Die Markierung im linken Bild zeigt einen besonderen Stern, der in den Einschüben rechts markiert ist. Im oberen Bild von 2011 ist an der Stelle kein Stern, im unteren Bild von 2016 tauchte er wie aus dem Nichts auf.

Bildcredit: NASA, ESA und P. Kelly (U. Minnesota) et al.

Stammt dieser Blitz vom fernsten Stern, den wir je gesehen haben? Auf Bildern des Weltraumteleskops Hubble wurde zufällig ein unerwarteter Lichtblitz entdeckt. Er ist vielleicht nicht nur ein ungewöhnliches Ereignis, bei dem eine Gravitationslinse entstand. Es kann sein, dass er das Bild eines normalen Sterns ist, der 100 Mal weiter entfernt ist als jeder Stern, der bisher einzeln abgebildet wurde.
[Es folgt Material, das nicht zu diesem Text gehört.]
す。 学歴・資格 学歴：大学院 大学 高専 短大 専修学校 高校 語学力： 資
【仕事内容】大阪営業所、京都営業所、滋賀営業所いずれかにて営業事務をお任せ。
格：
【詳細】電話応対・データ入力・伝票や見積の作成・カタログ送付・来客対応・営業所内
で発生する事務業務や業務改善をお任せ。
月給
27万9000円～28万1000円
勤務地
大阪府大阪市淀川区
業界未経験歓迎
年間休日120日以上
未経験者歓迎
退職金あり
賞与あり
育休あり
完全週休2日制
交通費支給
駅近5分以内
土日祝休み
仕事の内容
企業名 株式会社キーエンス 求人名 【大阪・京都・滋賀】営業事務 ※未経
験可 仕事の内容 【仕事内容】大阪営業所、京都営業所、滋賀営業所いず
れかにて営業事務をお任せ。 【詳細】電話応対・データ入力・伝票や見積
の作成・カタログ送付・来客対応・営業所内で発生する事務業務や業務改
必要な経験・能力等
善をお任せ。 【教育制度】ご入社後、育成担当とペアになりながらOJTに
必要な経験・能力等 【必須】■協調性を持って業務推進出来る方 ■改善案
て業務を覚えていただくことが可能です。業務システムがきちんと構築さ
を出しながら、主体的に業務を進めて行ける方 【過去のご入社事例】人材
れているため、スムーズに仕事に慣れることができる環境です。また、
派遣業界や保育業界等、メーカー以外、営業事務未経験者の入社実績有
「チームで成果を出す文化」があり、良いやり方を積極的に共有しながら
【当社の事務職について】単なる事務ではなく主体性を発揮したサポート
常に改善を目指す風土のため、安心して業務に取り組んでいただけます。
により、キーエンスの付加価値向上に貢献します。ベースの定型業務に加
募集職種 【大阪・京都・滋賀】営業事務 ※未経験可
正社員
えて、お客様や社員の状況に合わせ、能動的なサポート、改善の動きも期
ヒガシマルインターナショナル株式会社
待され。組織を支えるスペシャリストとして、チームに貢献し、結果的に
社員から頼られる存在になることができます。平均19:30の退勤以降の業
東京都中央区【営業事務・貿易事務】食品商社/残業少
Das Bild zeigt links viele gelbliche Galaxien im Galaxienhaufen. Rechts zeigt ein ausgedehntes Quadrat, wo 2016 eine Quelle auftauchte, die 2011 nicht erkennbar war. Das Spektrum und die Veränderlichkeit dieser Quelle ähneln seltsamerweise nicht einer Supernova. Stattdessen passen sie eher zu einem normalen blauen Überriesenstern, der durch mehrere ausgerichtete Gravitationslinsen etwa 2000-fach vergrößert wurde. Diese Quelle wird Icarus genannt. Sie befindet in einer Galaxie, die weit hinter dem Galaxienhaufen im fernen Universum liegt – bei einer Rotverschiebung von 1,5.
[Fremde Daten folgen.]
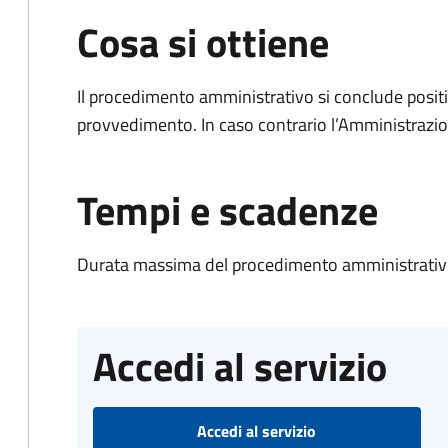
Cosa si ottiene
Il procedimento amministrativo si conclude posit
provvedimento. In caso contrario l’Amministrazio
Tempi e scadenze
Durata massima del procedimento amministrativo
Accedi al servizio
Accedi al servizio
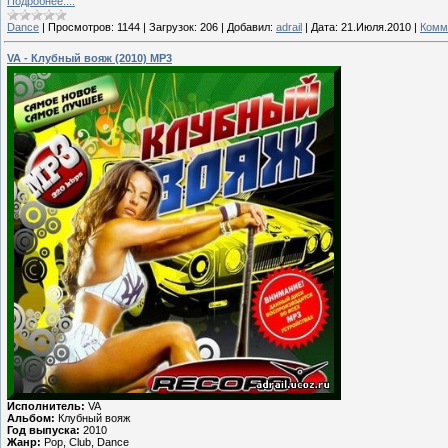
Подробнее....
Dance
|
Просмотров:
1144
|
Загрузок:
206
|
Добавил:
adrail
|
Дата:
21.Июля.2010
|
Комм
VA - Клубный вояж (2010) MP3
Исполнитель:
VA
Альбом:
Клубный вояж
Год выпуска:
2010
Жанр:
Pop, Club, Dance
Nehmen wir an, die Linse wurde korrekt interpretiert und Icarus ist kein explodierender Stern. Dann könnten weitere Beobachtungen dieses Sterns und anderer Sterne, die ähnlich vergrößert sind, Information liefern, wie viel stellare und Dunkle Materie in diesem Galaxienhaufen und im Universum vorhanden ist.